(Items listed in a dataset)
======
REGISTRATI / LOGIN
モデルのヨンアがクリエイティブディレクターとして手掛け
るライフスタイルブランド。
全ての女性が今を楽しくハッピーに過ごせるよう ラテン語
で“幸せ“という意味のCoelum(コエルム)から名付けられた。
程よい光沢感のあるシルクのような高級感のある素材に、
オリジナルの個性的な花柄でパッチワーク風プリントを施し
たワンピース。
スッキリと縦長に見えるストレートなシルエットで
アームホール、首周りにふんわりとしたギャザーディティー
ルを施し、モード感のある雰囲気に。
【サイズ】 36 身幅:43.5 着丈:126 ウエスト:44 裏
======
Try it> Reproduce the data shown above exactly.

Reply>
REGISTRATI / LOGIN
モデルのヨンアがクリエイティブディレクターとして手掛け
るライフスタイルブランド。
全ての女性が今を楽しくハッピーに過ごせるよう ラテン語
で“幸せ“という意味のCoelum(コエルム)から名付けられた。
程よい光沢感のあるシルクのような高級感のある素材に、
オリジナルの個性的な花柄でパッチワーク風プリントを施し
たワンピース。
スッキリと縦長に見えるストレートなシルエットで
アームホール、首周りにふんわりとしたギャザーディティー
ルを施し、モード感のある雰囲気に。
【サイズ】 36 身幅:43.5 着丈:126 ウエスト:44 裏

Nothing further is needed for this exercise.